Find every line below where the string "http" shows up, and copy those lines.

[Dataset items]
* * *
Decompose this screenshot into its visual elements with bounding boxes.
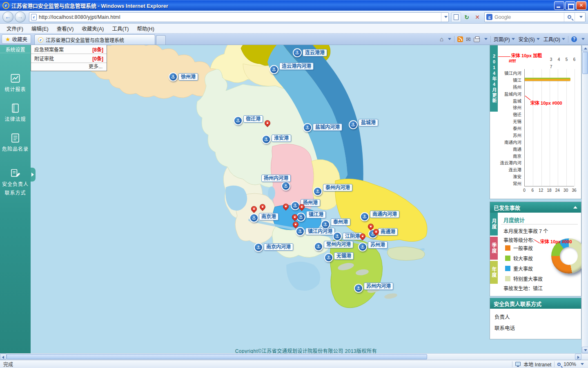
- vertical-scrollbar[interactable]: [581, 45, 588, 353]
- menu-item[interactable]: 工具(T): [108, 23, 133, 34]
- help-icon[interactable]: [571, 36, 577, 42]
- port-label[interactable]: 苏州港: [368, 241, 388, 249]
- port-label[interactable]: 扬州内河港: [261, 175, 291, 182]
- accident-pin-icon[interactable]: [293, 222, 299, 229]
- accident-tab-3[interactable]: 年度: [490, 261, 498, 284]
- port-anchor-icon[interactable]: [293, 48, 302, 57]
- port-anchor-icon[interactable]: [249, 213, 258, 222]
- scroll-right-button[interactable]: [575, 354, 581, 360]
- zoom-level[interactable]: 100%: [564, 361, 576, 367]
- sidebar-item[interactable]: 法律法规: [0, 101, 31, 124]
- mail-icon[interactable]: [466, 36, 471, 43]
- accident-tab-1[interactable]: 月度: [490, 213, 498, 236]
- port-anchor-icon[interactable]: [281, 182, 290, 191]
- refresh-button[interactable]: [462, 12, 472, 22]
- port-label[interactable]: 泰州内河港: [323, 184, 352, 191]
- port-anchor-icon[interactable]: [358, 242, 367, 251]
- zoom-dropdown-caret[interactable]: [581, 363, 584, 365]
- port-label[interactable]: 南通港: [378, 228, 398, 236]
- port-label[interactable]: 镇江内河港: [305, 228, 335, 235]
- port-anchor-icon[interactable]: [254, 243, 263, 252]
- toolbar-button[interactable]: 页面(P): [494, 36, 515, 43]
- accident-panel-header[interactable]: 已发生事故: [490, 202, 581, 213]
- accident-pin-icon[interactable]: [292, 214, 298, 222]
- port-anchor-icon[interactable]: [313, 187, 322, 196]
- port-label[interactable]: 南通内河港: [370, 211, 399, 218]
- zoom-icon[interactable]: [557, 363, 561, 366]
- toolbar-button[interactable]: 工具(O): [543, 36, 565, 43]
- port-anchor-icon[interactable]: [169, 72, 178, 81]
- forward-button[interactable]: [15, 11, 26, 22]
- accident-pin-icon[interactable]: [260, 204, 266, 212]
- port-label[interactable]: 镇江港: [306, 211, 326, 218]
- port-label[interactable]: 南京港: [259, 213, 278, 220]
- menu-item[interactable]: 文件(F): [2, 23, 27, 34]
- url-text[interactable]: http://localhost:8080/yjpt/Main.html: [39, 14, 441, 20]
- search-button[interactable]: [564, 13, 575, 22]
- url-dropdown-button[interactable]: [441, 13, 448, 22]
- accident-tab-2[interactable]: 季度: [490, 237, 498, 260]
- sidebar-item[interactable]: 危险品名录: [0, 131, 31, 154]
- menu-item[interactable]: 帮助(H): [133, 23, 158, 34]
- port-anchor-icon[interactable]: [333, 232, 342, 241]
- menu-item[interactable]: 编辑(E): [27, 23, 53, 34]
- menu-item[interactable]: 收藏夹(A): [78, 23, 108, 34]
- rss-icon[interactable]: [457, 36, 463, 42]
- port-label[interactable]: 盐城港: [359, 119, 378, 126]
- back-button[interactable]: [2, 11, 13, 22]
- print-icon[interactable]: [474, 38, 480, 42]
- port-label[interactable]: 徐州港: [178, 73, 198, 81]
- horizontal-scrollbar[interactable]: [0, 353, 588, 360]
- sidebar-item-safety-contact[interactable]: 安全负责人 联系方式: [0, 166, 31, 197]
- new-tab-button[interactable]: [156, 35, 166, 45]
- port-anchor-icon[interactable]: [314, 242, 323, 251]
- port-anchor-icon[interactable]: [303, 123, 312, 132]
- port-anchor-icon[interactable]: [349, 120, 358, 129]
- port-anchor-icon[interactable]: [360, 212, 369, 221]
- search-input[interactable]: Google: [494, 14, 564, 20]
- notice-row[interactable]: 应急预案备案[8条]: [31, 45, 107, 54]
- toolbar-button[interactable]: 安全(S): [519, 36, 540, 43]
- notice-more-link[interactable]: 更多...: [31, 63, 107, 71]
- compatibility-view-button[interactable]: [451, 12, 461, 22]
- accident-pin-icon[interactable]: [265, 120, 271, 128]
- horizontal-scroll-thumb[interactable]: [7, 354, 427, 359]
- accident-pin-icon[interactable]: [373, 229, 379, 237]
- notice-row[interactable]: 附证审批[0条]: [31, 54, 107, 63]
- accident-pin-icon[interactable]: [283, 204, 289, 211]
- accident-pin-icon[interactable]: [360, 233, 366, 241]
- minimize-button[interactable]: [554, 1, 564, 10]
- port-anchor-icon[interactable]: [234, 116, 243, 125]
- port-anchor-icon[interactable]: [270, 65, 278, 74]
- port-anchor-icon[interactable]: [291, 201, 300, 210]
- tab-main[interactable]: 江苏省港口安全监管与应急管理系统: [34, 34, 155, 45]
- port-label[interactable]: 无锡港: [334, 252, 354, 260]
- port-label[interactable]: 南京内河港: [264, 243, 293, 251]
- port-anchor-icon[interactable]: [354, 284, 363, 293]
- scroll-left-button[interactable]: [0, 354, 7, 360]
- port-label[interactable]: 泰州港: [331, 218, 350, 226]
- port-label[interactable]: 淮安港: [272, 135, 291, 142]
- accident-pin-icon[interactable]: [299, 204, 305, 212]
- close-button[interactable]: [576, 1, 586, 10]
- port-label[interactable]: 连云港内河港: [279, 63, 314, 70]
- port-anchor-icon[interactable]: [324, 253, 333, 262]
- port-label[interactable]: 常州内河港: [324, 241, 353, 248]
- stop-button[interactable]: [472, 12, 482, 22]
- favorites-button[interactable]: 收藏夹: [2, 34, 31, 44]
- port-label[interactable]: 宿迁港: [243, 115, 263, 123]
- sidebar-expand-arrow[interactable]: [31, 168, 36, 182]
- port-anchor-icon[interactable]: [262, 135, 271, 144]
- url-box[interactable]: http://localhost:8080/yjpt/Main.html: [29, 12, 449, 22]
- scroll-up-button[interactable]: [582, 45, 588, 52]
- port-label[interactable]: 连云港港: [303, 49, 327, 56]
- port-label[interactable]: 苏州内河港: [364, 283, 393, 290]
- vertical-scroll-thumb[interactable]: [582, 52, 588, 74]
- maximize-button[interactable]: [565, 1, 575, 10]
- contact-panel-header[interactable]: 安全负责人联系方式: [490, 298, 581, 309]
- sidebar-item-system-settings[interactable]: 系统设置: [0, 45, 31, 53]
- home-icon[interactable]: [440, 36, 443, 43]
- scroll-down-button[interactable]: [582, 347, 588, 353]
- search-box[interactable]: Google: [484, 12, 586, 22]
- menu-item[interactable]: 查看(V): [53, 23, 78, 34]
* * *
■ **Answer box**:
- url-text[interactable]: http://localhost:8080/yjpt/Main.html: [39, 14, 441, 20]
- url-box[interactable]: http://localhost:8080/yjpt/Main.html: [29, 12, 449, 22]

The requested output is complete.